# Polyleaders



## big ugly stick (Nov 29, 2010)

I think here is a topic I don't readily see on here and would like to hear some of your insight. Since I have begun fly fishing about four years ago, I have predominantly been strictly a dead drift fisherman. This steelhead season I want to learn how to get more versatile and learn how to swing a fly correctly.

From everything I have read about poly leaders , it's sounds like the right way to begin with swinging flies on the rivers I'll be mainly fishing this fall and winter. I typically fish the rocky river with a decent amount of trips to the grand depending on flow. I'll also take a weekend trip once a year in November to the cattarougus and a spring trip in mid march to the Pere Marquette.

After watching dvds, YouTube videos and reading books on this, what leaders would I got with for the rivers and how do I know how many times to mend the line to get a correct depth a speed? I'm assuming an intermediate poly leader is good for the rocky and a fast for the grand and Catt. It'll probably not be worth my time for trying the pere marquette with that learning curve for just a weekend.

Thanks!


----------



## trekker (Feb 18, 2013)

If you are fishing a 2 hander, speypages is an endless source of info. The guys on that site are fanatics about all things swung. A quick search for poly leaders will bring up 100's of threads. I like t-14 for the Grand. If you are wanting to swing flies on the Ohio tribs, id grab an 8 wt switch, a 400 gr skagit short and some t14.


----------



## big ugly stick (Nov 29, 2010)

Thanks for the reply. Does that mean I would probably be wasting my time then trying to use my 8wt fly rod with a weight forward line and A polyleader? 

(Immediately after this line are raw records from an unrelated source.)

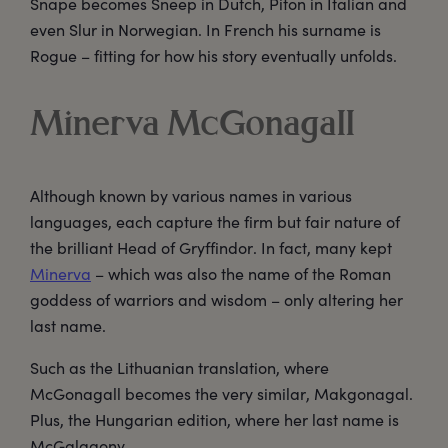
Snape becomes Sneep in Dutch, Piton in Italian and
even Slur in Norwegian. In French his surname is
Rogue – fitting for how his story eventually unfolds.
Minerva McGonagall
Although known by various names in various
languages, each capture the firm but fair nature of
the brilliant Head of Gryffindor. In fact, many kept
Minerva
– which was also the name of the Roman
goddess of warriors and wisdom – only altering her
last name.
Such as the Lithuanian translation, where
McGonagall becomes the very similar, Makgonagal.
Plus, the Hungarian edition, where her last name is
McGalagony.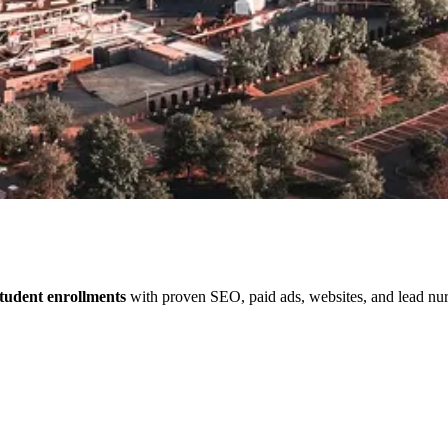
tudent enrollments
with proven SEO, paid ads, websites, and lead nurt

Btw. Love your skiff building thread, I have been following it all summer.


----------



## trekker (Feb 18, 2013)

big ugly stick said:


> Thanks for the reply. Does that mean I would probably be wasting my time then trying to use my 8wt fly rod with a weight forward line and A polyleader?
> 
> Btw. Love your skiff building thread, I have been following it all summer.


Thanks. I dont think You would be wasting your time at all. Just get polys with different sink rates, or use a floater with a weighted fly.


----------



## big ugly stick (Nov 29, 2010)

Cool. Thanks


----------



## rickerd (Jul 16, 2008)

big ugly stick said:


> Thanks for the reply. Does that mean I would probably be wasting my time then trying to use my 8wt fly rod with a weight forward line and A polyleader?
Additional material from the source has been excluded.